Bisikan Di balik api
Pagi itu, matahari menyelinap masuk kamar lewat celah jendela, tetapi Arman masih menggulung tubuhnya dengan selimut tipis. Malam sebelumnya jelas membuatnya susah tidur. Bayangan siluet perempuan di jendela itu masih jelas terpatri di kepala.
“Hah! Jadi gini rasanya ngekos gratis sama hantu,” gumamnya sambil menguap lebar.
Ia menatap langit-langit, lalu menambahkan dengan nada bercanda, “Kalau begini, harusnya aku bisa nagih uang kontrakan, dong.”
Pemuda itu memaksa dirinya untuk bangun. Langkahnya gontai dengan mata berat akibat kurang tidur. Menuju dapur dengan niat ingin membuat kopi. Akan tetapi, begitu buka lemari kayu, ia malah kaget melihat seekor cicak meluncur cepat ke dinding.
“Woi! Jangan kagetin saya, Cak! Udah cukup semalam aja ditemenin siluet misterius.

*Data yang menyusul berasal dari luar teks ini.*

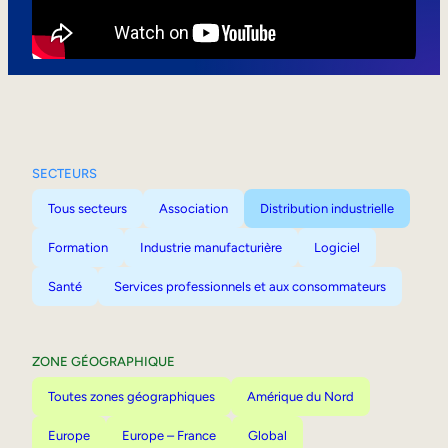
Mobilité interne
SECTEURS
Tous secteurs
Association
Distribution industrielle
Formation
Industrie manufacturière
Logiciel
Santé
Services professionnels et aux consommateurs
ZONE GÉOGRAPHIQUE
Toutes zones géographiques
Amérique du Nord
Europe
Europe – France
Global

Jangan ikut-ikutan jadi pemeran horor murahan,” omelnya
Sambil mendidihkan air, Arman berusaha menenangkan diri. Namun, dari ruang tengah, terdengar suara ibunya yang sedang menata tikar.
“Man, kamu nggak tidur nyenyak, ya? Semalam kayaknya bolak-balik di kamar,” tanya Bu Sumi tanpa menoleh.

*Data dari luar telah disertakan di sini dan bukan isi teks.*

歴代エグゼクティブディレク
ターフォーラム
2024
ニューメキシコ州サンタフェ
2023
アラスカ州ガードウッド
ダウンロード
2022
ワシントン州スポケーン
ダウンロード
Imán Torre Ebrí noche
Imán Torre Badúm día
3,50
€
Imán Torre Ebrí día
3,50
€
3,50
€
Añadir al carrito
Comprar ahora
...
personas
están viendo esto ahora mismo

Arman menelan ludah. Ia sempat mau bohong, tetapi akhirnya berniat untuk berbicara jujur.
“Bu, semalam aku lihat ada orang di jendela. Perempuan. Diam aja, tapi jelas banget ada.”

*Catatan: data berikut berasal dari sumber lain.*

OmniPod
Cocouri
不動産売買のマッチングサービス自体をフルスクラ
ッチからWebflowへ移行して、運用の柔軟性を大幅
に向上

Bu Sumi berhenti sejenak. Tangannya gemetar halus, lalu menoleh perlahan. Tatapan matanya dalam menusuk jantungnya.
“Kamu jangan main-main, Man. Kalau benar bisa lihat, berarti dia sudah berani menampakkan diri. Itu artinya, dia ada hubungannya sama kita.”
Arman mengernyit. “Maksudnya apa, Bu? Jangan bikin aku tambah bingung. Aku udah cukup parno, loh.”
Wanita paruh baya itu tidak langsung menjawab. Ia hanya mendesah panjang, lalu melanjutkan menata tikar seolah ingin menghindari pertanyaan.
Arman memutuskan keluar rumah, berharap udara segar bisa meredakan kepalanya. Di luar, ia bertemu lagi dengan Pak Dul– tetangga yang selalu penuh celetukan.
“Loh, Man! Mukamu kayak kurang tidur gitu. Jangan-jangan semalam kamu ditemenin, 'hihihi'," Pak Dul sengaja membuat gerakan tangan menirukan hantu terbang.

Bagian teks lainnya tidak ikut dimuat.